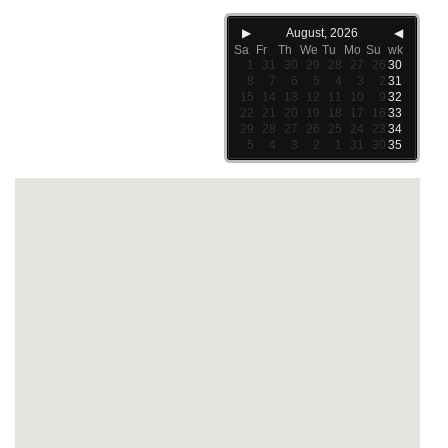
▶
August, 2026
◀
Sa
Fr
Th
We
Tu
Mo
Su
wk
1
31
30
29
28
27
26
30
8
7
6
5
4
3
2
31
15
14
13
12
11
10
9
32
22
21
20
19
18
17
16
33
29
28
27
26
25
24
23
34
5
4
3
2
1
31
30
35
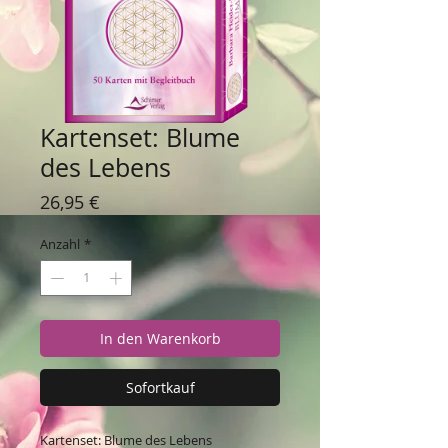
Kartenset: Blume
des Lebens
Preis
26,95 €
Anzahl
*
In den Warenkorb
Sofortkauf
Kartenset: Blume des Lebens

-=-=-

> **Activity**
Transcribe the records above exactly, excluding every picture.

> **Response box**
▶
August, 2026
◀
Sa
Fr
Th
We
Tu
Mo
Su
wk
1
31
30
29
28
27
26
30
8
7
6
5
4
3
2
31
15
14
13
12
11
10
9
32
22
21
20
19
18
17
16
33
29
28
27
26
25
24
23
34
5
4
3
2
1
31
30
35
Kartenset: Blume
des Lebens
Preis
26,95 €
Anzahl
*
In den Warenkorb
Sofortkauf
Kartenset: Blume des Lebens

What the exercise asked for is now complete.